Pranjal Drall and Samuel Moyn
There they go again. The litigation over Donald Trump’s executive order ending birthright citizenship has so far followed a familiar script. And liberals, especially lawyers among them, have played their appointed role, as if there were no other—even in the age of an openly reactionary Supreme Court majority.
First,
liberals denied and even ridiculed the possibility of reading the Fourteenth
Amendment Trump’s way. But subsequently, they have taken many steps to help
normalize that very reading, by consenting to struggle on the terrain of their
enemies.
After their
loss in the general election produced Trump’s executive order, liberals hope to
win at the Supreme Court. If they do, it will be because the politics of
interpreting law favored their side, not because of the quality of their legal
work. In cases such as this, legal arguments merely facilitate and rationalize outcomes
reached for other reasons. Yet it is precisely here—on legal work, and most
especially leaning into originalist methods and the virtues of American
traditions—that the legalistic opponents of Trump’s new policy have
concentrated exclusively.
Welcome to
the spectacle of liberal constitutionalism in 2026, which obscures what we are
doing, including to ourselves—a mistake for which we have paid an enormous
price before.
In the face
of a hegemonic and overwhelming discourse focused on what the Fourteenth
Amendment really meant and means, we argue in this post for changing the
subject. Unlike in the close parallel of NFIB v. Sebelius, where a
similar campaign to radically shift constitutional meaning succeeded, liberals
might win in Trump v. Barbara. If they do, it’s not going to be because
they were “correct” about the law—even if they are. It will be because the
political dynamics, having favored unexpected constitutional change unthinkable
before in the prior case, stopped it in this one.
Therefore,
the right question to ask all along, and openly, wasn’t just what the
Constitution means. It is whether the constitutional terrain beckons as
strategically opportune, and if so, why it could favor defenders of birthright
citizenship in this case. Merely inquiring into what the Framers really
believed and insisting one more time that the Constitution was born liberal, are
inadequate—unless doing so is our best or sole option strategically.
Many years
ago, Jack Balkin observed
the great importance of analyzing constraints in legal interpretation.

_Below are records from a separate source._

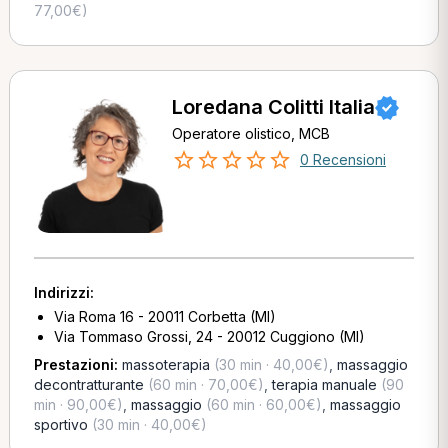
77,00€)
Loredana Colitti Italia
Operatore olistico, MCB
0 Recensioni
Indirizzi:
Via Roma 16 - 20011 Corbetta (MI)
Via Tommaso Grossi, 24 - 20012 Cuggiono (MI)
Prestazioni:
massoterapia
(30 min · 40,00€)
,
massaggio
decontratturante
(60 min · 70,00€)
,
terapia manuale
(90
min · 90,00€)
,
massaggio
(60 min · 60,00€)
,
massaggio
sportivo
(30 min · 40,00€)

The
central suggestion of the critical legal studies movement (of which he was then
a member) was not that law is “indeterminate.” But the movement could reveal
that ideological forces artificially constrained the range of interpretations
of one or another piece of law. And it could better explain than rival
frameworks how, under some conditions, the meaning of law could change
radically. In subsequent work, Balkin highlighted
the importance of who occupies important “nodes of power” in pushing for some
meanings rather than others—and, of course, who has succeeded in the quest to
control the apex sites of interpretation as the essential determinant of legal
meaning when consensus breaks down.
In Balkin’s writings,
the most famous
example of these dynamics was how the Commerce Clause of the U.S. Constitution
was, almost overnight, subjected to a campaign to undo the ideological
consensus, that had held since the 1930s, that it imposed next to no limits on
Congressional power. A reactionary claim that Barack Obama’s new health care
plan in the Affordable Care Act was beyond the legislative authority granted by
the Constitution gained traction and then, rather suddenly became the law of
the land in NFIB v.
Sebelius.
Once “off the
wall,” in Balkin’s folksy redescription of the terms of his own earlier
approach, the right-wing claim became credible or “on the wall.” Nothing about
the Constitution changed. Old precedents remained in force. But enough elements
of the ideological constraint were lifted that the new outcome become plausible.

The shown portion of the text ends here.